An 11-year-old girl finds out she’s getting adopted, and is overjoyed. A couple born on exact same day, in same hospital, gets married. And cute pandas frolicking around, just for fun.

It’s Friday, it’s Friday the 13th, it’s suddenly autumn in N.Y. after never-ending 80 degree days, and I’m actually looking forward to a Jets-Patriots game on Sunday, which never happens.

Lots of good stuff to get to you this week, but I have to start with this deservedly-viral video from, of all places, an administration office of a middle school.
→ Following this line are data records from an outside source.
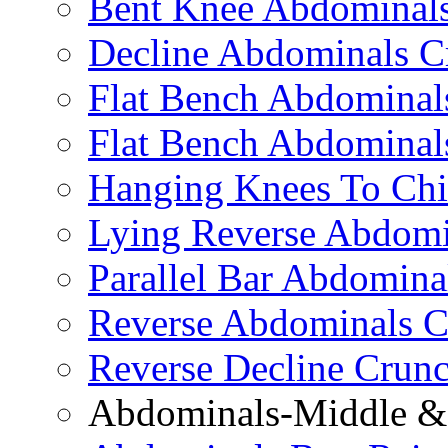
Bent Knee Abdominals
Decline Abdominals C
Flat Bench Abdominals
Flat Bench Abdominal
Hanging Knees To Chi
Lying Reverse Abdomi
Parallel Bar Abdomina
Reverse Abdominals C
Reverse Decline Crun
Abdominals-Middle & 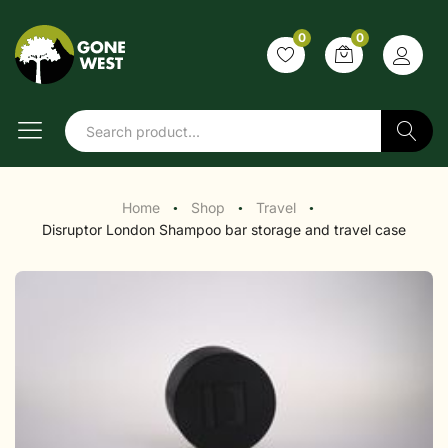
0
0
Search
Home
Shop
Travel
●
●
●
Disruptor London Shampoo bar storage and travel case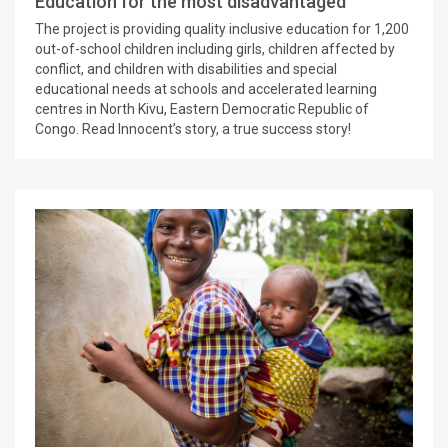
Education for the most disadvantaged
The project is providing quality inclusive education for 1,200
out-of-school children including girls, children affected by
conflict, and children with disabilities and special
educational needs at schools and accelerated learning
centres in North Kivu, Eastern Democratic Republic of
Congo. Read Innocent’s story, a true success story!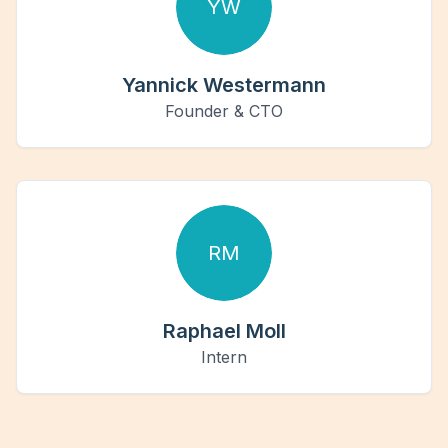
YW
Yannick Westermann
Founder & CTO
RM
Raphael Moll
Intern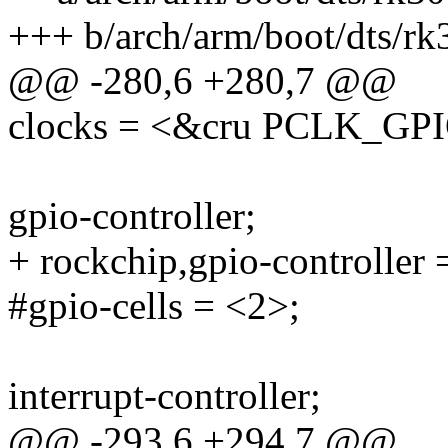
+++ b/arch/arm/boot/dts/rk
@@ -280,6 +280,7 @@
clocks = <&cru PCLK_GP
gpio-controller;
+ rockchip,gpio-controller 
#gpio-cells = <2>;
interrupt-controller;
@@ -293,6 +294,7 @@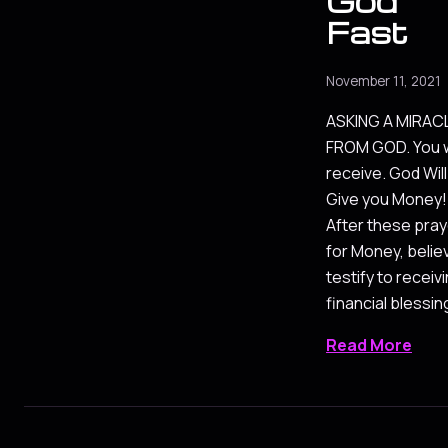
God
Fast
November 11, 2021
ASKING A MIRAC
FROM GOD. You w
receive. God Will
Give you Money!
After these pra
for Money, belie
testify to receiv
financial blessin
Read More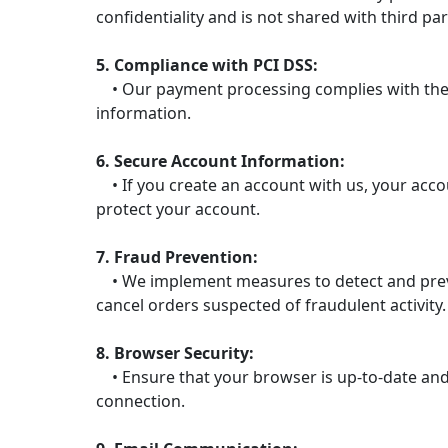
confidentiality and is not shared with third par
5. Compliance with PCI DSS:
• Our payment processing complies with the P
information.
6. Secure Account Information:
• If you create an account with us, your acc
protect your account.
7. Fraud Prevention:
• We implement measures to detect and prevent
cancel orders suspected of fraudulent activity.
8. Browser Security:
• Ensure that your browser is up-to-date and 
connection.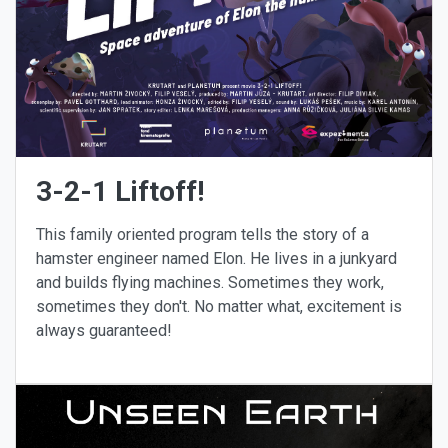
3-2-1 Liftoff!
This family oriented program tells the story of a
hamster engineer named Elon. He lives in a junkyard
and builds flying machines. Sometimes they work,
sometimes they don't. No matter what, excitement is
always guaranteed!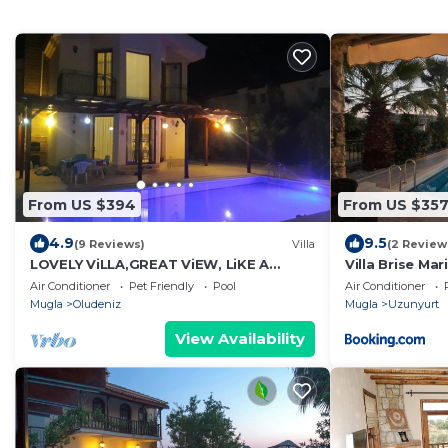
From US $394
From US $35
4.9
9.5
(9 Reviews)
Villa
(2 Review
LOVELY ViLLA,GREAT ViEW, LiKE A
Villa Brise Mar
EAGLE NEST
Fethiye Faraly
Air Conditioner
Pet Friendly
Pool
Air Conditioner
Mugla
Oludeniz
Mugla
Uzunyurt
View Availability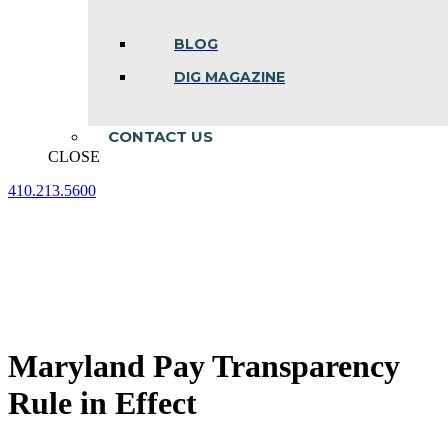
BLOG
DIG MAGAZINE
CONTACT US
CLOSE
410.213.5600
Facebook
Linkedin
Instagram
page
page
page
opens
opens
opens
in
in
in
new
new
new
window
window
window
Maryland Pay Transparency
Rule in Effect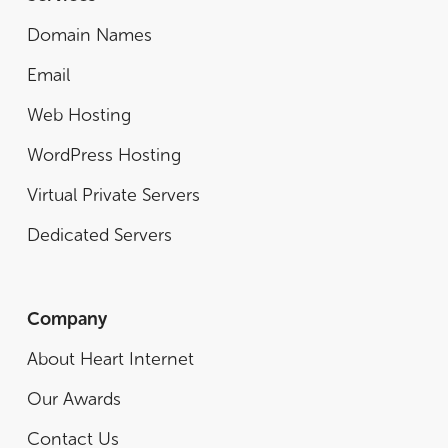
Domain Names
Email
Web Hosting
WordPress Hosting
Virtual Private Servers
Dedicated Servers
Company
About Heart Internet
Our Awards
Contact Us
Meet 11-year-old Tannah Butterfield, a kid in Utah who has been desperately hoping she’d be adopted by the foster parents she’s come to know and love.

In this beautiful video above, shot on Oct. 2 at American Heritage School of South Jordan, Utah, Tannah is told by her friend “Miss Jackie,” Jackie Alexander, a school administrator, that her wish has come true.

“Have you heard the news? You’re getting your forever family,” Jackie says she told Tannah.

Tannah’s reaction is priceless. Watch the background of the story here.

**Next up today, this story I heard about on People.com was kind of crazy but great: A couple of 27-year-olds in Massachusetts named Jessica Gomes and Aaron Bairos met in 2007, set up by a couple of friends. They’d grown up in the same area, went to rival high schools, and became serious about each other.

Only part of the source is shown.